Exercise Obangame Express 24 sought to fill that skill gap as part of its overall agenda aimed at building collaboration among countries operating within the Yaoundé Code of Conduct. Launched in 2013, the code plays an increasingly important role in maintaining situational awareness and fighting maritime crime in the Gulf of Guinea, one of the world’s hottest spots for piracy, illegal fishing, drug trafficking and other illegal activities.

From 6-17 May, Obangame Express 24 challenged 13 nations along the Gulf to work together to respond to criminal activities off their shores. Along with field exercises off the coast of Gabon, Obangame included training on first aid, room-clearing and evidence collection.

Also on the agenda for the first time: training participants in the steps to bring maritime criminals to justice.

“Through multiple days of training and a mock trial … we demonstrated that the international and regional collaboration of the different partners is a resultant-provider to ensure a secure maritime space in the Gulf of Guinea,” said Aliou Sall, crime prevention and criminal justice officer of the Global Maritime Crime Program for Central Africa at the United Nations Office of Drug Control (UNODC).

What experts refer to as the “legal finish” to maritime criminal cases has become a crucial part of reining in illegal behaviors in the Gulf. In many cases, security forces disrupt drug trafficking only to have the suspects go free because the country where they were arrested has no legal structure to prosecute them.

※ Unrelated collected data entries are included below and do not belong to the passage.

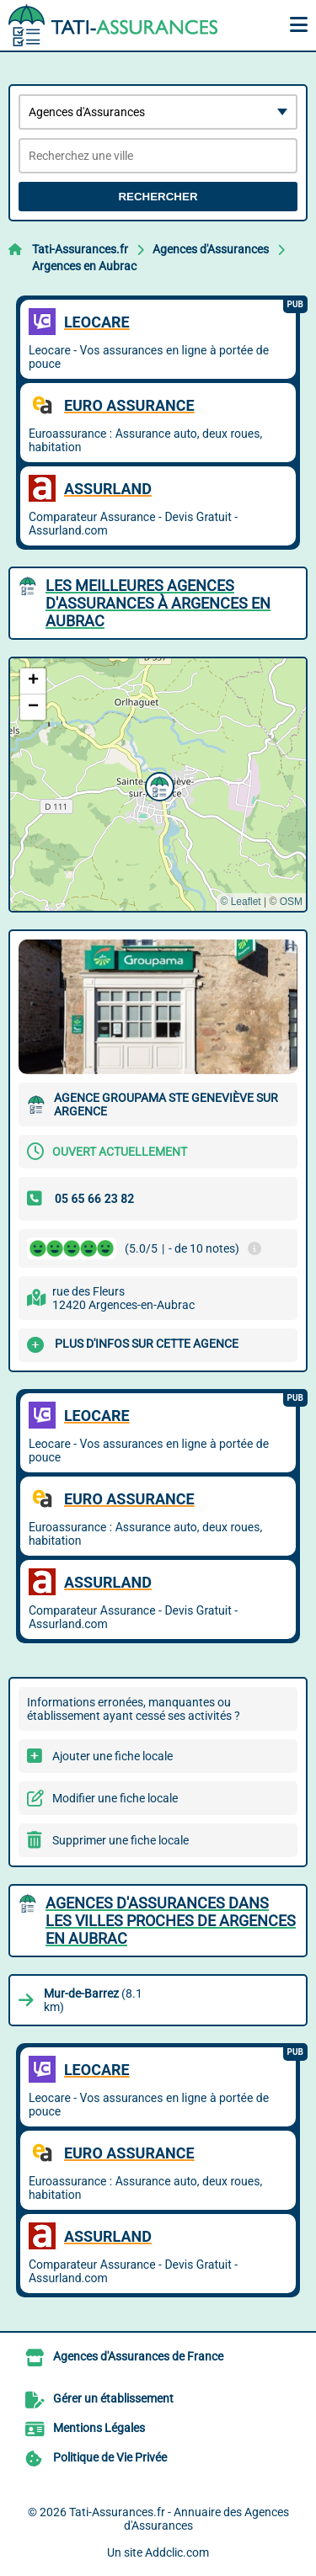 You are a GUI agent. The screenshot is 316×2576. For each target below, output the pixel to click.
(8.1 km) (93, 2000)
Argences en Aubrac (84, 266)
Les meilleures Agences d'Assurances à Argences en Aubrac (158, 603)
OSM (291, 901)
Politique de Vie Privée (110, 2457)
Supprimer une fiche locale (120, 1840)
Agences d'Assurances (211, 249)
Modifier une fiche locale (115, 1798)
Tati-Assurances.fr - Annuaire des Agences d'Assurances (179, 2518)
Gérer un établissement (113, 2398)
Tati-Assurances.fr (80, 249)
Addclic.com (177, 2552)
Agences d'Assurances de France (138, 2356)
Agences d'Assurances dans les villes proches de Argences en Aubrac (171, 1920)
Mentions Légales (99, 2428)
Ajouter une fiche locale (112, 1756)
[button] (157, 784)
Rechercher (157, 196)
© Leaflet (240, 901) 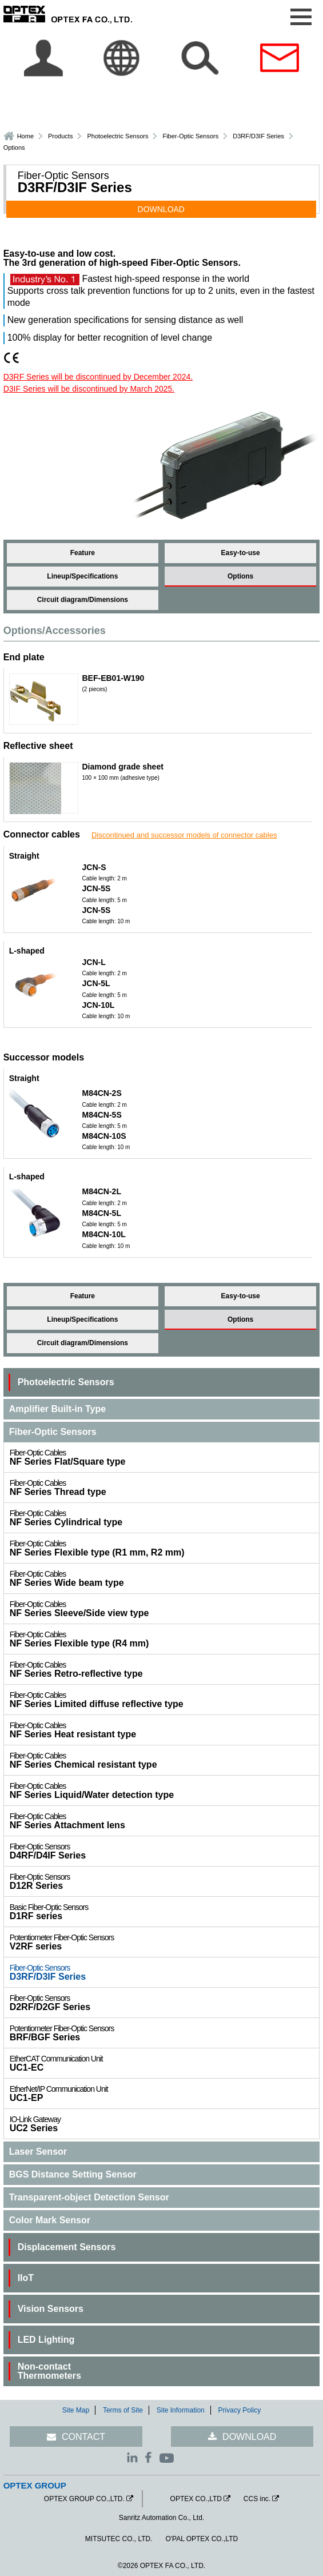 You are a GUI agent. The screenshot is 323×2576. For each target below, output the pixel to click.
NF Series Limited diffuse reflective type (165, 1699)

That gap between arrests and convictions was a key topic among African maritime authorities during the joint African Maritime Forces Summit-Naval Infantry Leadership Symposium Africa in Ghana in early May. Maritime security leaders at the conference said that under the Yaoundé Code of Conduct, countries must ensure that their laws meet the needs of modern problems and align to create a unified front against criminals that game the system, often by fleeing to countries without legal systems to prosecute them.

“It’s one thing to make an arrest. It’s another thing to prosecute,” Nigerian Navy Commander Jibirl Umar Abdullahi told Africa Defense Forum during the conference.

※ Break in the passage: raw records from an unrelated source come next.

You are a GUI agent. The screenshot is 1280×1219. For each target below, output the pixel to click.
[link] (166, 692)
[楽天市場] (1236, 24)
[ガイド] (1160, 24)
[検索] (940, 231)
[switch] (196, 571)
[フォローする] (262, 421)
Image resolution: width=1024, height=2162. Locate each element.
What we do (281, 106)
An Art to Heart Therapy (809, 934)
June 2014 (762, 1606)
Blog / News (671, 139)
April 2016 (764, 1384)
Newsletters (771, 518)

Nigeria, for example, is one of the few Gulf of Guinea countries with laws against piracy.

Legal experts from across the Gulf region, which runs from Angola in the south to Senegal in the west, participated in Obangame Express, which provided participants with training in forensic techniques for managing crime scenes.

“They are the first person at sea that will take action during an investigation,” Interpol Regional Maritime Security Directorate Criminal Intelligence Officer Ludovic Payet said in a statement. “If they do not use personal protective gear, they could contaminate the crime scene. We teach them the basics so we can have a strong police case.”

On the final day of instruction, participants boarded Ghana Navy ships and small boats to apply all that they had learned, including boarding techniques and small boat helmsmanship. The militaries worked together, sometimes communicating with hand signals where they had a language barrier.

Sall said in a statement that the lessons learned throughout the Obangame Express will prove valuable in daily operations, especially as countries develop more avenues of cooperation.

“We must continue to find common ground in this area and continue to improve our procedures not only within individual nations, but across national and zonal boundaries as well,” Sall said. “These maritime threats are not relegated to only one nation. So, by working together on maritime prosecution, we ensure that the perpetrators of illegal activities have no safe place to hide in [Gulf of Guinea] waters.”